Salvo improbabili interventi dell’antitrust – a parte una quasi scontata multa di una qualche entità – l’Italia sarà a breve il primo Paese europeo ad avere un colosso dell’editoria libraria che controllerà da solo più del 35% del mercato. L’accordo RCS-Mondadori, infatti, significa che un solo editore sarà titolare per più di un terzo della produzione italiana di libri.

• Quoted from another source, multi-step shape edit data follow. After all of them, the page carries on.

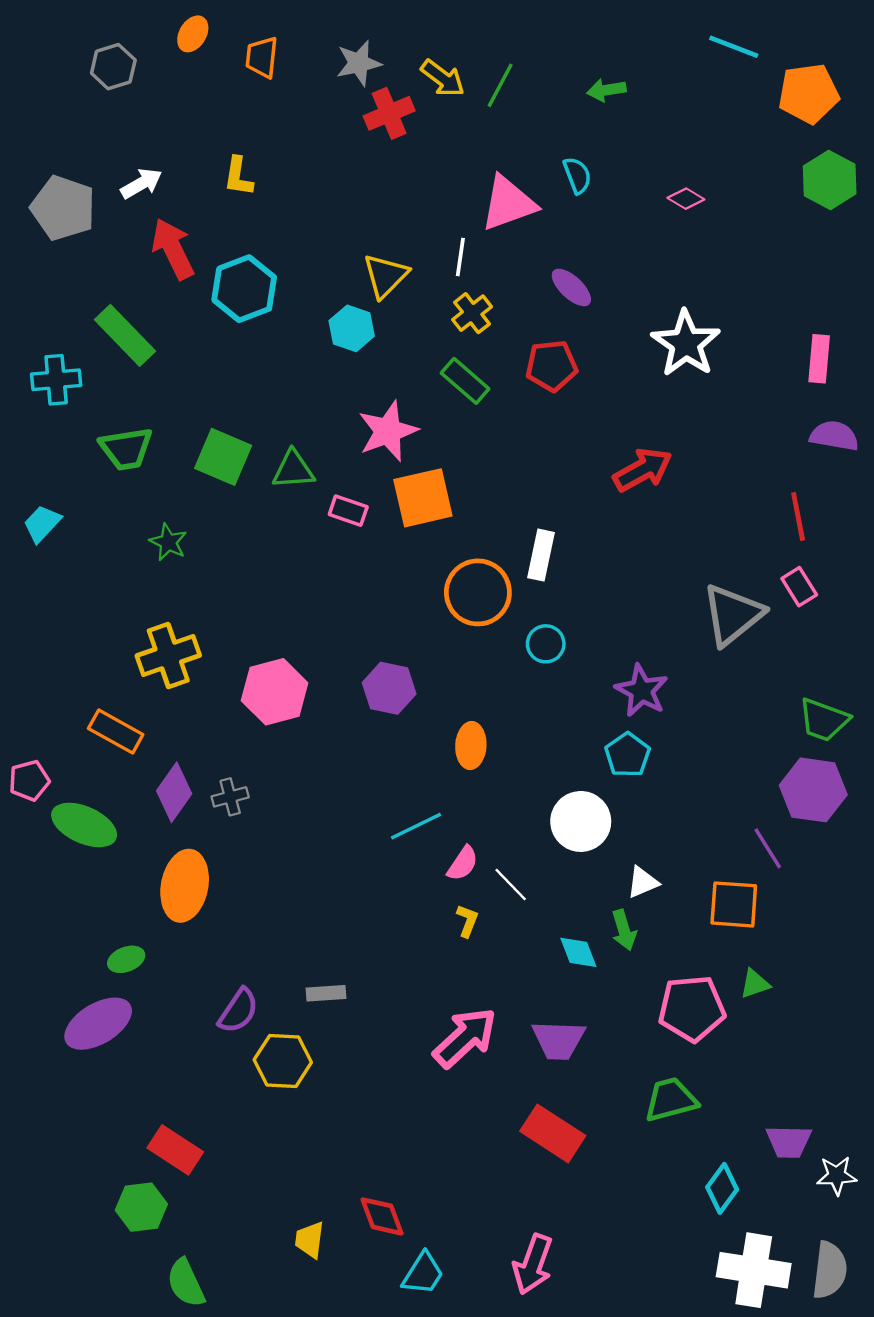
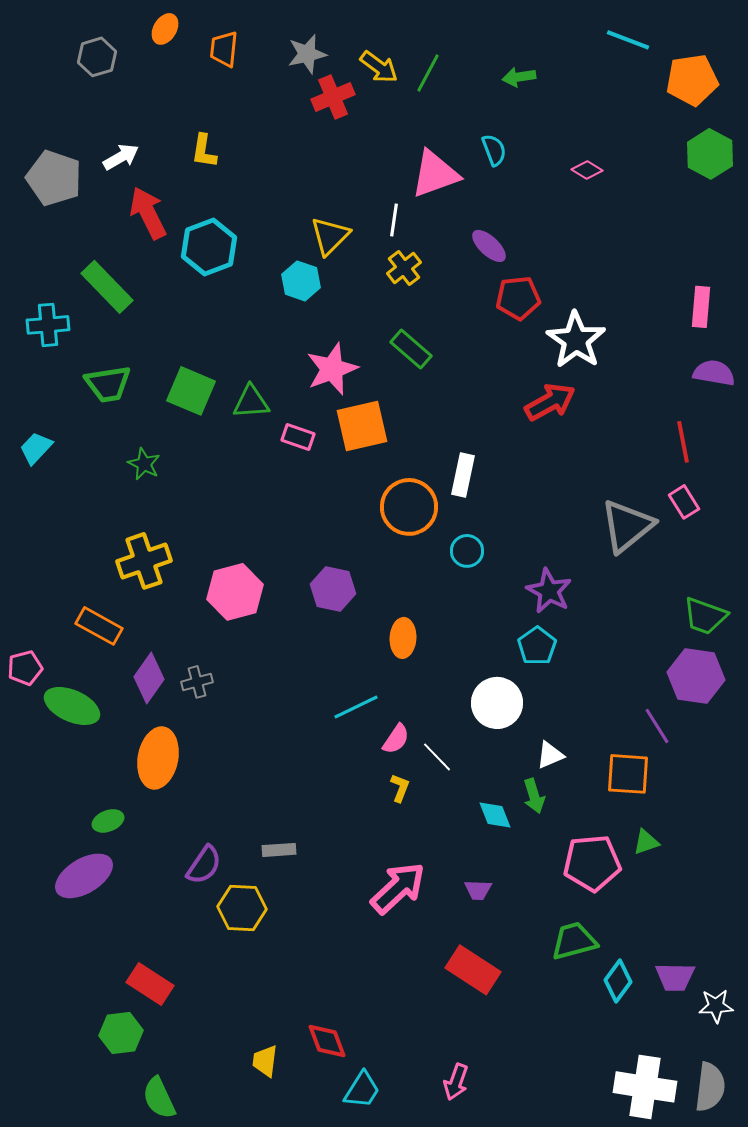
white star: (686, 344) -> (576, 340), moved
red pentagon: (552, 366) -> (518, 298), moved
green rectangle: (465, 381) -> (411, 349), moved
purple trapezoid: (559, 1040) -> (478, 890), size x0.6
cyan diamond: (722, 1188) -> (618, 981), moved
pink arrow: (533, 1264) -> (456, 1082), size x0.7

Non credo che si debba gridare “al lupo al lupo” e non riesco a immaginare che la Mondadori guidata da Marina Berlusconi si privi di autori di ogni estrazione culturale, e anche di autori scomodi: non dimentico che “Gomorra” fu pubblicato da Mondadori. Tuttavia… tuttavia, oggi come più di venti anni fa, resta quel senso di inquietudine che suscita l’idea che il capo di un partito politico ed ex capo di tre governi, che già possiede la seconda forza televisiva del Paese, ora sia anche proprietario di un colosso editoriale che cambierà alla radice il mercato dei libri in Italia.

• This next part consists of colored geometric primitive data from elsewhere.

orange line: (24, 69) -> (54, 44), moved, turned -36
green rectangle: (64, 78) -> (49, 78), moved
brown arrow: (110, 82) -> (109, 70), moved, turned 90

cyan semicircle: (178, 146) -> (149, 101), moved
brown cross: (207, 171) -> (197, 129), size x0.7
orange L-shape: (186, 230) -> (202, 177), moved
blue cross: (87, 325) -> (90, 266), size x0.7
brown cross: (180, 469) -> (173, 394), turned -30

È certamente fuori luogo evocare parole come dittatura e regime – anche perché al Quirinale c’è un presidente come Sergio Mattarella – ma l’accordo RCS-Mondadori è un altro tassello, anzi un “tassellone”, che si aggiunge a quella sorta di deriva monoculturale che sta conquistando passo dopo passo il nostro paese. È quell’humus splendidamente descritto da Scalfari nella sua analisi sulla voglia del capo del Governo di essere un “piacione”. Non è in corso una conquista all’arma bianca dei cittadini e neppure del consenso, è in corso una campagna sistematica, strutturata, costante e spietata per cambiare il sentire del Paese, cancellando, questo sì, le diversità. Più che le voci contro si vogliono colpire le voci differenti, alternative.

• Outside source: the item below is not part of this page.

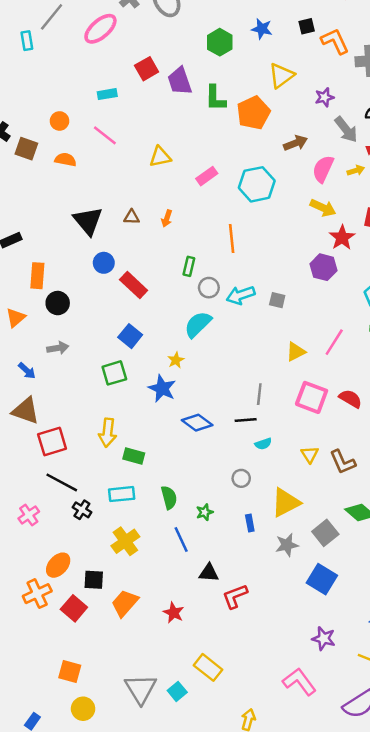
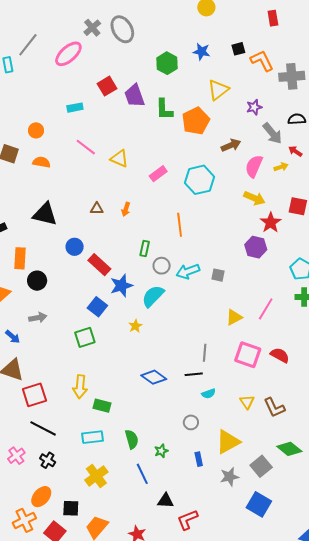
pink line: (105, 135) -> (86, 147), moved
yellow triangle: (160, 157) -> (119, 159), turned 36
black triangle: (88, 221) -> (45, 214), moved, turned -36
blue star: (162, 388) -> (121, 286), moved, turned 30
black cross: (82, 510) -> (48, 460), moved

Pensiamo alla televisione. Il presidente del consiglio polemizza genericamente con i talk show, non cita un singolo programma e neanche singoli giornalisti (caso mai lo fa fare ai suoi fedelissimi) ma cavalca l’arma vincente del momento: basta lamentele, basta con la sinistra del secolo scorso, è superata dalla storia, bisogna guardare avanti: l’esasperazione del concetto di rottamazione da cui è partita la sua ascesa politica. In questo schema Rai3 non ci rientra: dietro a un’apparente polemica fra componenti interne del Pd – che pure naturalmente esiste – c’è un progetto ben più ampio: una monocultura che taglia le “estreme”, dissolve ciò che resta delle istanze autentiche della sinistra, depotenzia il sindacato, riduce i luoghi di discussione e di dibattito (migliaia e migliaia di piccoli ma importanti luoghi di cultura e di ragionamento vengono chiusi perché lasciati senza alcun supporto), isola testate e giornalisti che non rinunciano a raccontare tutte le realtà, mette in un angolo giorno dopo giorno qualsiasi pensiero critico.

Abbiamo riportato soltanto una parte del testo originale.